Gorgeous Rickman Spitfire, there can't be many about.

A65 spitfires came as mk2, mk3 and mk4s, so I suppose the A10 version was classed as the mk1, but even so, changed quite a lot from the 57 original with Gold Star running gear, to using A10 running gear from 58 through 60 then back to the Gold star 61 to 63 where it was known as the Rocket Gold Star Spitfire Scrambler. Interestingly only the 57 had low run pipes and dual seat.


14
Twins / Re: Bike Height ?
« on: 24 January, 2018, 22:46:57 »
I'm not sure that the later centre stands are shorter than the 1971 models, as the parts catalogues for both gives the same part number. However, the OIF singles are definitely 3/4" shorter. The 1971 stand is 10" from the centre of the pivot hole to the edge of the stand, compared with 9 1/4" for a B25SS. Other than that, they are visually identical and a straight forward replacement. I've got one fitted to my 1971 Firebird and it's made life a hell of a lot easier getting it onto the main stand, leaving the rear wheel about 1" off the deck and giving enough clearance to remove either wheel. 
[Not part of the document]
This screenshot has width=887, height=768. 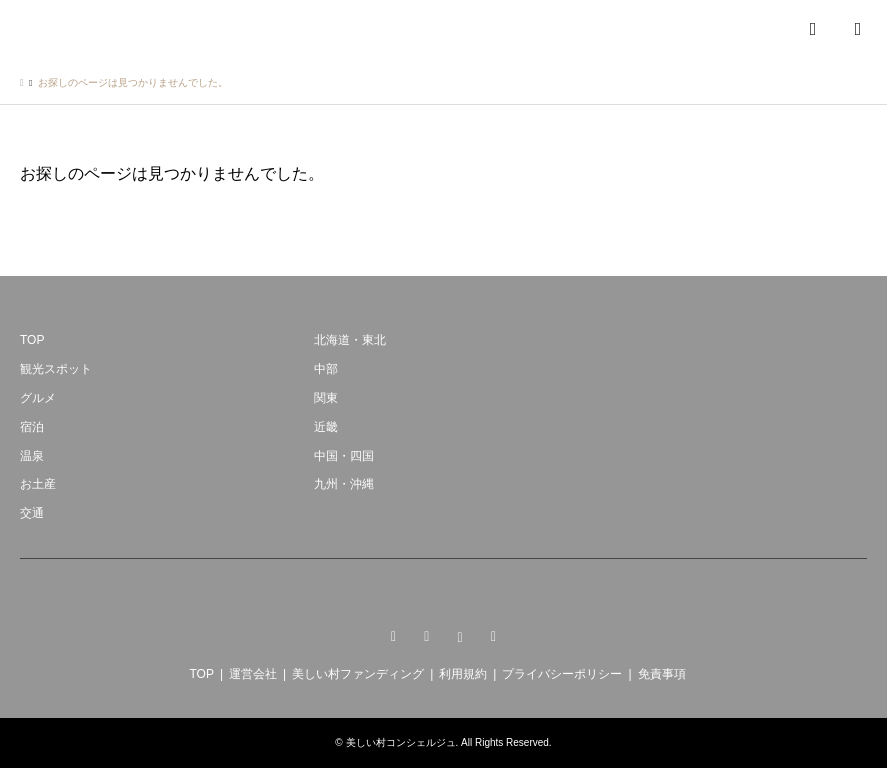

The other thing to look out for, is how much the stand goes 'over centre' when putting the bike on the stand. Some stands go so much over centre, that both wheels end up touching the ground and these are the ones that are most difficult moving the bike on and off the stand. The cause of this could be worn holes in the frame or more likely poor control of frame and/or centre stand dimensions from the factory. 
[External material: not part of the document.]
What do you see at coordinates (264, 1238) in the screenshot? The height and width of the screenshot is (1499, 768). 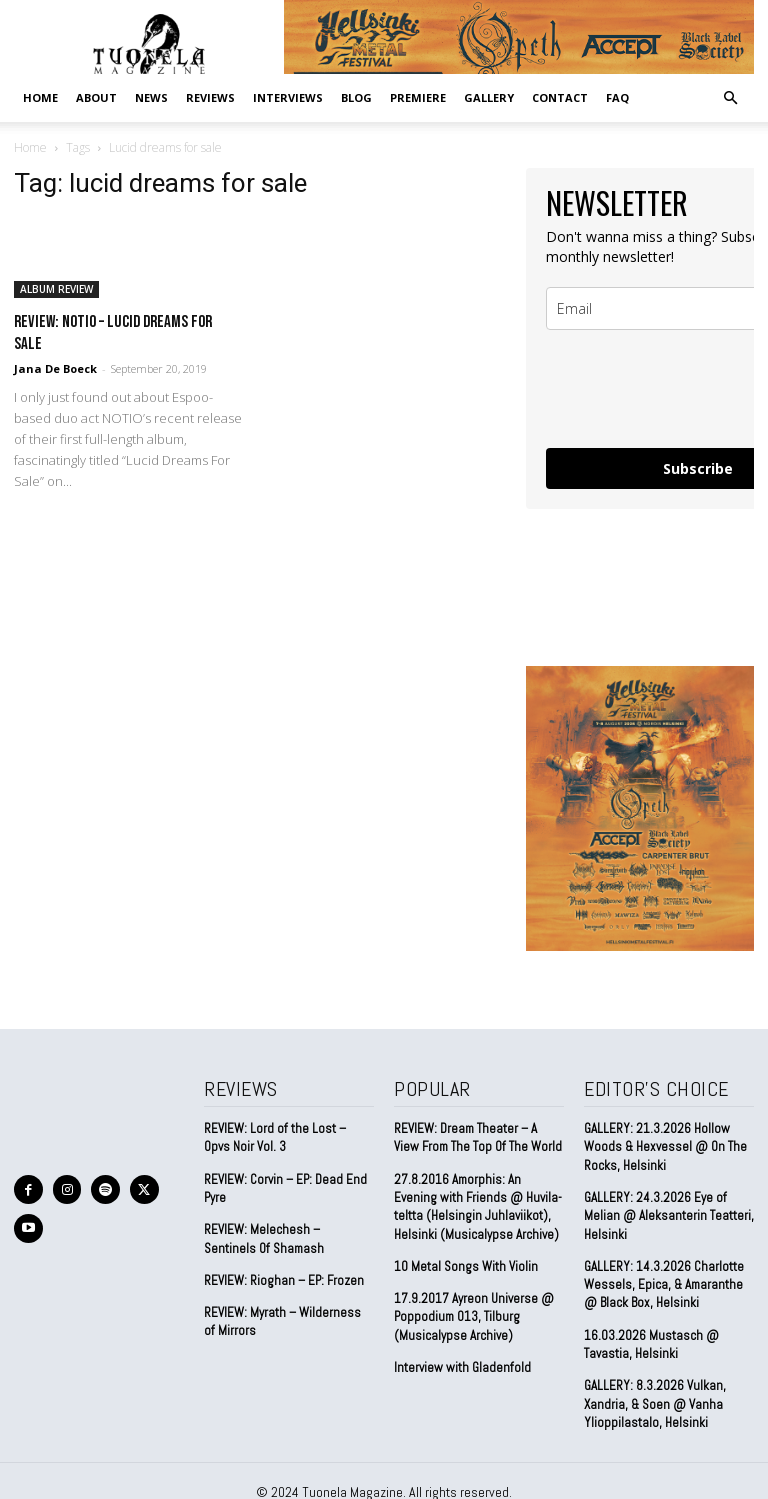 I see `REVIEW: Melechesh – Sentinels Of Shamash` at bounding box center [264, 1238].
This situation is easily remedied by building up the stops on the stand with a small run of weld in order to reduce the angle that the stand goes over centre. Around 20 deg from vertical should be ample. I've done the same trick on my 1957 A10 Spitfire, so both have less chance of giving me a hernia. 

15
Twins / Re: A65 OIF remote oil filter.
« on: 18 January, 2018, 16:07:43 »
Hello
He's my take on the remote oil filter for the OIF A65. The filter block is a piece of aluminium I picked up from ebay hand crafted into the shape shown with a steel threaded union from a Pan European to take the HiFlo HF303 filter.
It's simply attached to the rear mudguard frame bracket bolt with an additional 1/4UNF threaded hole in the rear engine plate. The existing return line hose is cut and two banjo fittings used to connect to the filter block. The hardest part was finding a M20 x1.5 tap to tap the hole for the threaded union.